Cooper Hewitt is a Smithsonian Design Museum. It’s the only museum in America dedicated to historical and contemporary design according to New York’s original City Guide and reminded me of smaller but similar venues in Europe, especially Finland. The Finns are naturally design oriented, in my opinion the finest crafters in the world. Cooper Hewitt has amassed a collection of more than 210,000 design objects going back 10 centuries, and some of them were on display in thoughtful temporary shows.
After I thought it over, I concluded that a high school design competition is exactly what I could expect from this institution. The ad explained that “GREAT DESIGN EMPOWERS PEOPLE. YOUR NEXT IDEA COULD, TOO” and challenged high schoolers to redesign a place, process, or useful everyday object. Their designs will be seen by a jury, and the winning entry in the National High School Design Competition will be displayed in the Cooper Hewitt Museum. Its creator will go to Target Headquarters to meet design professionals.
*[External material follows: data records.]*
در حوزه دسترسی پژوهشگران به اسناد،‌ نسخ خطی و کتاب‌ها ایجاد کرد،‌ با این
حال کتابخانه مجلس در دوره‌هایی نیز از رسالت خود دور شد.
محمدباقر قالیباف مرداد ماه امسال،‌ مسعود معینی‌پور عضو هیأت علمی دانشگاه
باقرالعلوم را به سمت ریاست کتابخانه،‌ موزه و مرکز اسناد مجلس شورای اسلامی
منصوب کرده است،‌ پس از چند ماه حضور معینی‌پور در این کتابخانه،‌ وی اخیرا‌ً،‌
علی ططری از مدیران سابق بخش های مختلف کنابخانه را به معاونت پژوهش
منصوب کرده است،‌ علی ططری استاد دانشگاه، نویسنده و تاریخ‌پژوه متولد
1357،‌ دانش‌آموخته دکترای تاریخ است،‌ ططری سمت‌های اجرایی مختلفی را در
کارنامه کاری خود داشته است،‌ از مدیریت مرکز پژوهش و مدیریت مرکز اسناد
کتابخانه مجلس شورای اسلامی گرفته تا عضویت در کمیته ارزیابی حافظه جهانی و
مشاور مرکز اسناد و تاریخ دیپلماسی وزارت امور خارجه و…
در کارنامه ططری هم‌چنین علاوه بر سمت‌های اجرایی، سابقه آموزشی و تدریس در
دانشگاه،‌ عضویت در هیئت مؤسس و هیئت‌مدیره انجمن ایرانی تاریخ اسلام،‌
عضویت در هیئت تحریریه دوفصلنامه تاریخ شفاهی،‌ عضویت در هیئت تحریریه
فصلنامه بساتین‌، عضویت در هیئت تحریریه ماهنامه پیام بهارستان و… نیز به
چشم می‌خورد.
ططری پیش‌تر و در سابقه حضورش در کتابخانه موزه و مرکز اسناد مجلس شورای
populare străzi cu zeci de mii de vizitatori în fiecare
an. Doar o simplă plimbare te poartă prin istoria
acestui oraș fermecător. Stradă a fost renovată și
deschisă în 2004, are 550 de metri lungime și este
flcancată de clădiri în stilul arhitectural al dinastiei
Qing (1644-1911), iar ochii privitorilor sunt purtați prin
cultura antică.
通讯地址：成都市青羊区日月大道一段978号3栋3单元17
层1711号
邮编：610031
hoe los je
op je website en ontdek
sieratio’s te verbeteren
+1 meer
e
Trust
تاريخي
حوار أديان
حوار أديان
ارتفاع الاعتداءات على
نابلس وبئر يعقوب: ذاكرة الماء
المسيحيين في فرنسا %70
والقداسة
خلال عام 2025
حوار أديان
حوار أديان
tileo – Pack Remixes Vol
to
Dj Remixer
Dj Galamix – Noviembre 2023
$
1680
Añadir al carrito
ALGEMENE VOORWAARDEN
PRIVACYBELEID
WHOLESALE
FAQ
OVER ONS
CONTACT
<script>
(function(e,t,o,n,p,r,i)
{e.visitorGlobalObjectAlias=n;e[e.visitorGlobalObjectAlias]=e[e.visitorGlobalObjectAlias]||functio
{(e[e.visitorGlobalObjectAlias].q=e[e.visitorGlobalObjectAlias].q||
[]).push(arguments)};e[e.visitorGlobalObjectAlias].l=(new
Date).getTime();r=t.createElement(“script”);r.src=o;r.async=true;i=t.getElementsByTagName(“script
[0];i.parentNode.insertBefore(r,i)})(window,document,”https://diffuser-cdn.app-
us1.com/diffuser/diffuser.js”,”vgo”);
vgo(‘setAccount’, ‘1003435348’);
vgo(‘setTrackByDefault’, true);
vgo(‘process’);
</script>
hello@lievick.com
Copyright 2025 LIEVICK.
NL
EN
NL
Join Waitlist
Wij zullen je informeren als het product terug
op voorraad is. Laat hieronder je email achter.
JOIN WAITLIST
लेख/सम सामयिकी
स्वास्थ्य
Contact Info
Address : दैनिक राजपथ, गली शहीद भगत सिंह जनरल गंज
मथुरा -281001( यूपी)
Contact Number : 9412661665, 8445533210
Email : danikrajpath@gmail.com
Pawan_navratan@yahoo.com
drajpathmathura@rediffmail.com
The entry deadline is February 12, 2018. The Cooper Hewitt staff didn’t know or expect me, but they worked hard to make my visit count. I left with a thoughtful, hastily arranged press kit.
The Cooper Hewitt Museum is in a distinctive building across the street from Central Park on Manhattan’s Upper East Side at 91st Street. It used to be Andrew Carnegie’s New York mansion. Founded in 1897, The Cooper Hewitt Smithsonian Design Museum has only been in the Carnegie home for the past 3 years. That amount of time was also used to renovate the building to make it as up-to-date as possible. That team must have felt like it had achieved the ultimate design dream, and they had $91 million to spend on the mansion’s transformation. Carnegie moved here in 1902 and remained until his death 17 years later. His wife Louise, whom he didn’t marry until after his mother passed away, lived here until 1946.
The best temporary show Ruth & I saw in Cooper Hewitt is about to close. It focused on furniture designed by the Joris Laarman Lab that created the first open-source 3-D printable chair. Fortunately, this exhibit will travel to Atlanta’s High Museum and Houston’s Museum of Fine Arts. Among this museum’s own treasures was the penguin Cocktail Shaker seen below. Made in Connecticut by the Napier Company, it was in an appealing show called “The Virtue in Vice” that will be up until March 25, 2018.
Cooper Hewitt is a unique, 5 Compass attraction.